John Eldredge is one of my favorite authors, he has been for quite some time; ever since my father handed me a copy of Wild At Heart to read about seven years ago or so.  Although I’ve never met the man, I consider him to have mentored me through his writing, or maybe more correctly that God has mentored me through his writings.  Now, I haven’t enjoyed all of his writings.  Desire, The Sacred Romance, Walking With God each had good things in them, but I didn’t enjoy them quite as much as, say, Wild At Heart, Way of the Wild Heart (aka Fathered by God), Epic and Waking the Dead.

Beautiful Outlaw definitely goes into the latter category.  I first read this book in 2011, needless to say, I enjoyed this book…immensely.

The tag-line on the front of the book is intriguing to say the least:  Experiencing the playful, disruptive, extravagant personality of Jesus.  This is what John Eldredge sets out to do in this book.  Drawing from the accounts and records that we have of Jesus in the Gospels, Eldredge seeks, in a very real and sincere way, to bring these accounts to life.  In the first twelve chapters, of which I regard to be the best part of the book, Eldredge takes to picking out and magnifying traits of Jesus’s personality that, if veiled by religious fog or tradition, are often overlooked and ignored.  Here is a sampling of the Chapter titles:  The Playfulness of God and The Poison of Religion (Ch 1), Fierce Intention (Ch 4), Extravagant Generosity (Ch 6) and Cunning (Ch 9).

This book came out late 2011(October I think), and I was eagerly looking forward to reading it.  At the time, I had already listened to an audio CD by John Eldredge called The Life of Jesus, which is basically the genesis of what would become Beautiful Outlaw.  I was also on the Ransomed Heart Ministries mailing list and for the past ten months or so and was receiving advanced excerpts of the book.  I was hooked.  This was going to be good.

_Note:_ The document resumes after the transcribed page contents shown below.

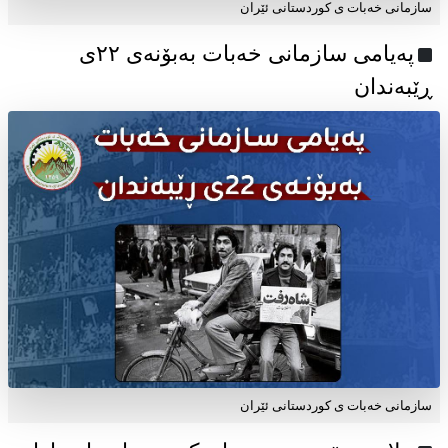
سازمانی خەبات ی کوردستانی ئێران
پەیامی سازمانی خەبات بەبۆنەی ۲۲ی
ڕێبەندان
سازمانی خەبات ی كوردستانی ئێران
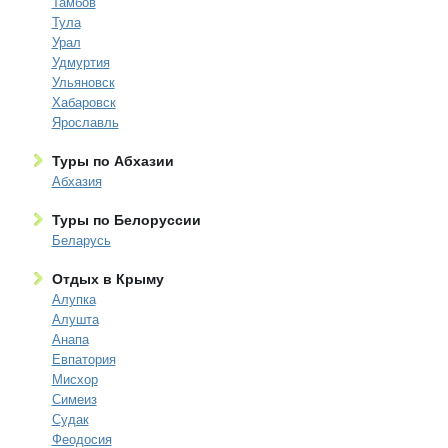
Тамбов
Тула
Урал
Удмуртия
Ульяновск
Хабаровск
Ярославль
Туры по Абхазии
Абхазия
Туры по Белоруссии
Беларусь
Отдых в Крыму
Алупка
Алушта
Анапа
Евпатория
Мисхор
Симеиз
Судак
Феодосия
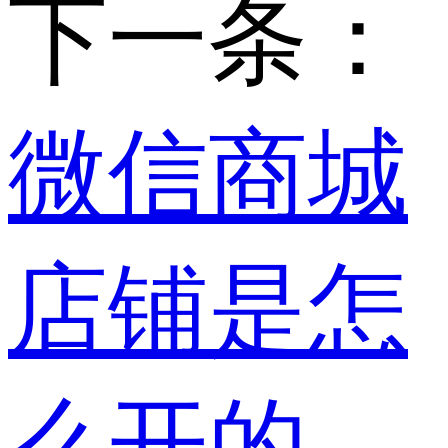
下一条：
微信商城
店铺是怎
么开的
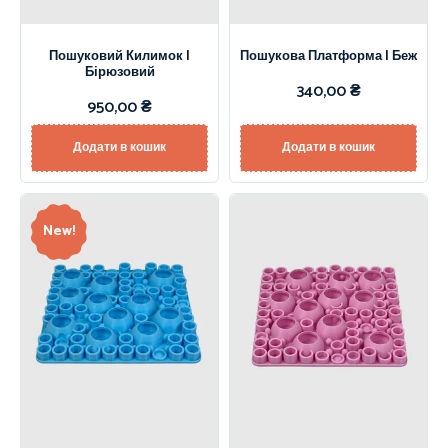
Пошуковий Килимок |
Пошукова Платформа | Беж
Бірюзовий
340,00
₴
950,00
₴
Додати в кошик
Додати в кошик
New!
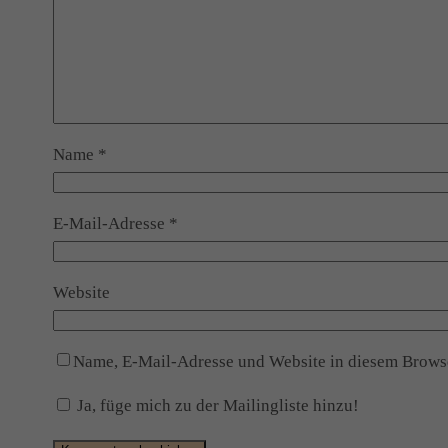
Name
*
E-Mail-Adresse
*
Website
Name, E-Mail-Adresse und Website in diesem Brows
Ja, füge mich zu der Mailingliste hinzu!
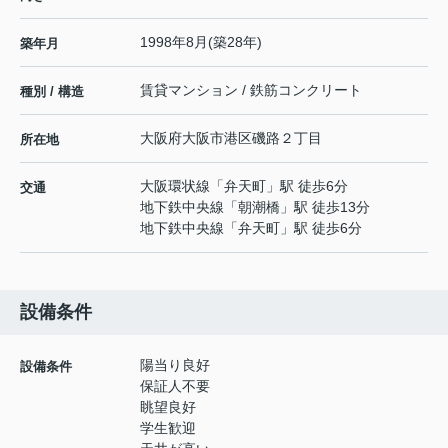
1998年8月(築28年)
築年月
賃貸マンション / 鉄筋コンクリート
種別 / 構造
大阪府
大阪市港区
磯路
２丁目
所在地
大阪環状線
「
弁天町
」駅 徒歩6分
交通
地下鉄中央線
「
朝潮橋
」駅 徒歩13分
地下鉄中央線
「
弁天町
」駅 徒歩6分
設備条件
陽当り良好
設備条件
保証人不要
眺望良好
学生歓迎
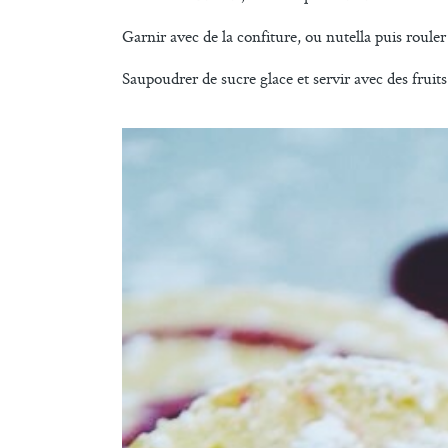
Garnir avec de la confiture, ou nutella puis roule
Saupoudrer de sucre glace et servir avec des fruits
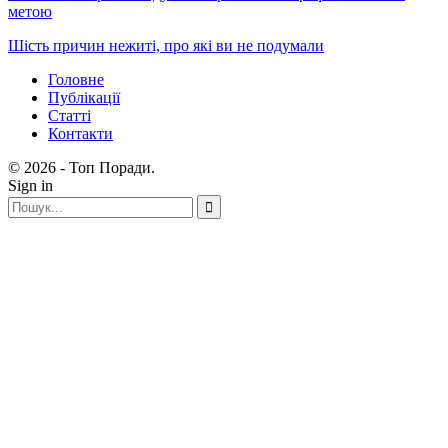
метою
Шість причин нежиті, про які ви не подумали
Головне
Публікації
Статті
Контакти
© 2026 - Топ Поради.
Sign in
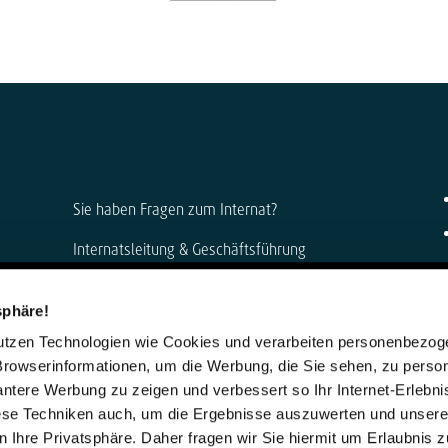
Sie haben Fragen zum Internat?
Internatsleitung & Geschäftsführung
Anke Muszynski & Dirk Konnertz
sphäre!
Telefon: 06421 408-0
nutzen Technologien wie Cookies und verarbeiten personenbezo
internat@steinmuehle.de
Browserinformationen, um die Werbung, die Sie sehen, zu person
vantere Werbung zu zeigen und verbessert so Ihr Internet-Erlebni
iese Techniken auch, um die Ergebnisse auszuwerten und unser
 Ihre Privatsphäre. Daher fragen wir Sie hiermit um Erlaubnis 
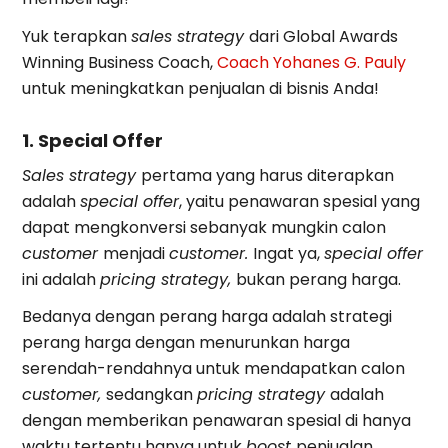
Yuk terapkan
sales strategy
dari Global Awards
Winning Business Coach,
Coach Yohanes G. Pauly
untuk meningkatkan penjualan di bisnis Anda!
1. Special Offer
Sales strategy
pertama yang harus diterapkan
adalah
special offer
, yaitu penawaran spesial yang
dapat mengkonversi sebanyak mungkin calon
customer
menjadi
customer.
Ingat ya,
special offer
ini adalah
pricing strategy,
bukan perang harga.
Bedanya dengan perang harga adalah strategi
perang harga dengan menurunkan harga
serendah-rendahnya untuk mendapatkan calon
customer,
sedangkan
pricing strategy
adalah
dengan memberikan penawaran spesial di hanya
waktu tertentu hanya untuk
boost
penjualan.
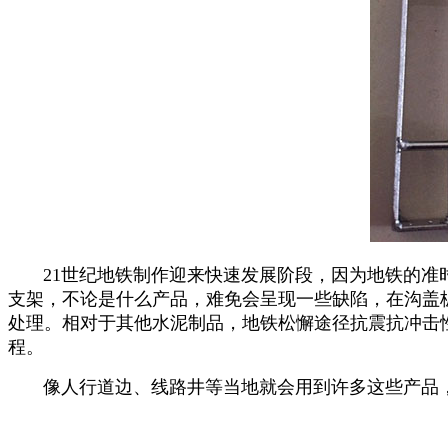
21世纪地铁制作迎来快速发展阶段，因为地铁的
支架，不论是什么产品，难免会呈现一些缺陷，在沟盖
处理。相对于其他水泥制品，地铁松懈途径抗震抗冲击
程。
像人行道边、线路井等当地就会用到许多这些产品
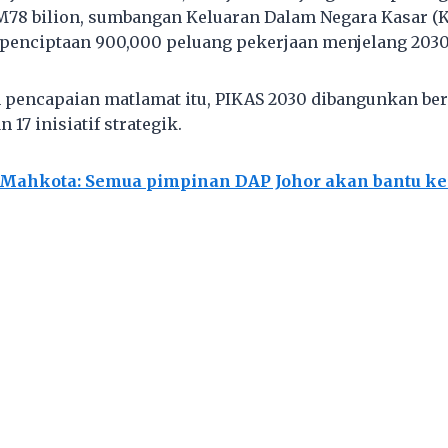
M78 bilion, sumbangan Keluaran Dalam Negara Kasar (
 penciptaan 900,000 peluang pekerjaan menjelang 203
 pencapaian matlamat itu, PIKAS 2030 dibangunkan be
n 17 inisiatif strategik.
Mahkota: Semua pimpinan DAP Johor akan bantu k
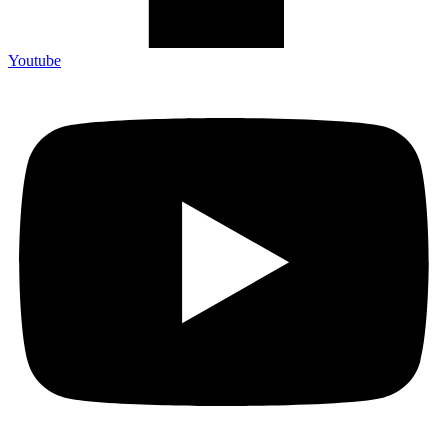
Youtube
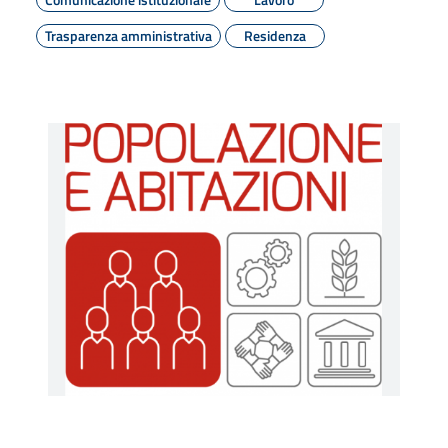
Trasparenza amministrativa
Residenza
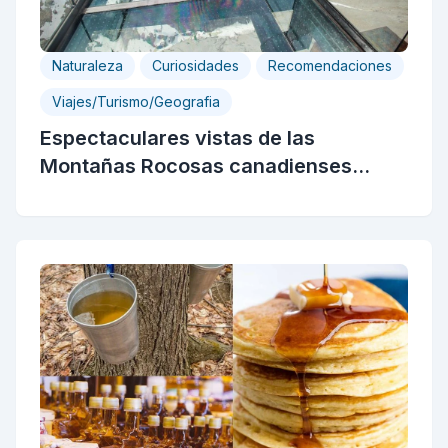
Naturaleza
Curiosidades
Recomendaciones
Viajes/Turismo/Geografia
Espectaculares vistas de las
Montañas Rocosas canadienses...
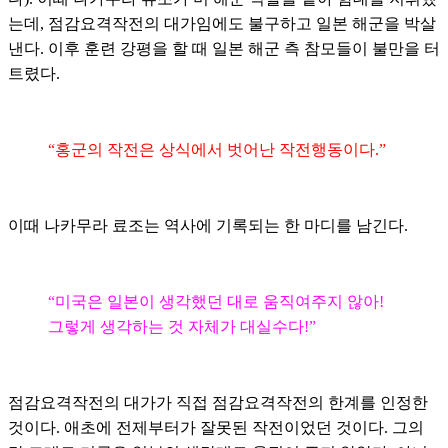
는데, 점감요격작전의 대가임에도 불구하고 일본 해군을 박살
낸다. 이후 훈련 강평을 할 때 일본 해군 측 참모들이 불만을 터
트렸다.
“홍군의 작전은 상식에서 벗어난 작전행동이다.”
이때 나카무라 료조는 역사에 기록되는 한 마디를 남긴다.
“미국은 일본이 생각했던 대로 움직여주지 않아!
그렇게 생각하는 것 자체가 대실수다!”
점감요격작전의 대가가 직접 점감요격작전의 한계를 인정한
것이다. 애초에 전제부터가 잘못된 작전이었던 것이다. 그의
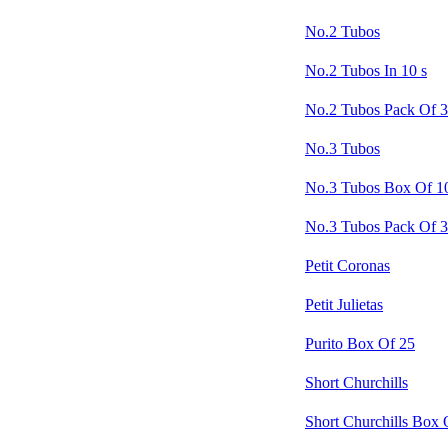
No.2 Tubos
No.2 Tubos In 10 s
No.2 Tubos Pack Of 3
No.3 Tubos
No.3 Tubos Box Of 1
No.3 Tubos Pack Of 3
Petit Coronas
Petit Julietas
Purito Box Of 25
Short Churchills
Short Churchills Box 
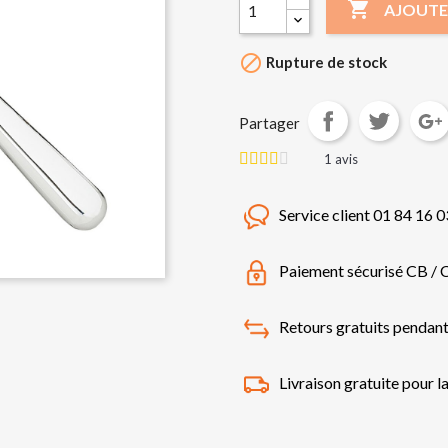

AJOUTE

Rupture de stock
Partager
1
avis
Service client 01 84 16 0
Paiement sécurisé CB / 
Retours gratuits pendant
Livraison gratuite pour l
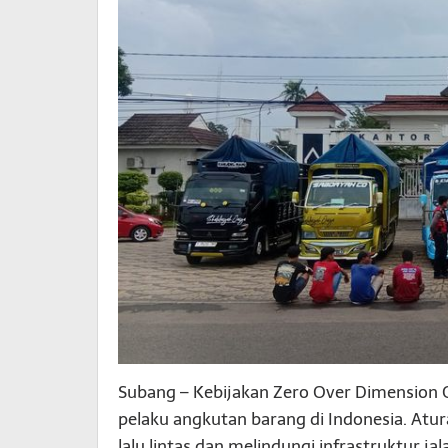
Subang – Kebijakan Zero Over Dimension 
pelaku angkutan barang di Indonesia. At
lalu lintas dan melindungi infrastruktur jala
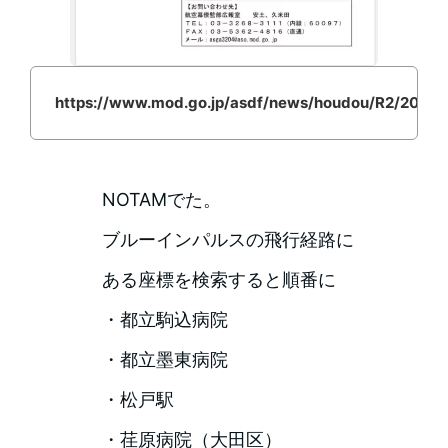
https://www.mod.go.jp/asdf/news/houdou/R2/20200
NOTAMでた。
ブルーインパルスの飛行経路に
ある座標を検索すると順番に
・都立駒込病院
・都立墨東病院
・松戸駅
・荏原病院（大田区）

On occasion, when I get a new book, I will let it sit for a week, a couple of months, sometimes a year before I dig into it.  Call me crazy, but I chalk part of that up to being led by the Spirit and part of that up to reading it at the right time.  When I read this book it was during the Christmas season of 2011; a very interesting season in my life.

Long story short:  It was a breath of fresh air.

I let the book sit for the next year and a half before picking it up again at the end of June for my second time through.  I still immensely enjoyed the first twelve chapters, the last chapters (13 – 17) are O.K., there are still good bits in them, a few things I don’t necessarily agree with but that really doesn’t matter.  I enjoyed the different accounts of Jesus that Eldredge was bringing out more than anything.

In matters of trying to make sense of encounters we find with Jesus in the Gospels, John Eldredge goes a great job at bringing light, color and texture to the verse.

You’ll never look at the Wedding in Cana or the Raising of Lazarus or Jesus’s encounter on the Emmaus Road again.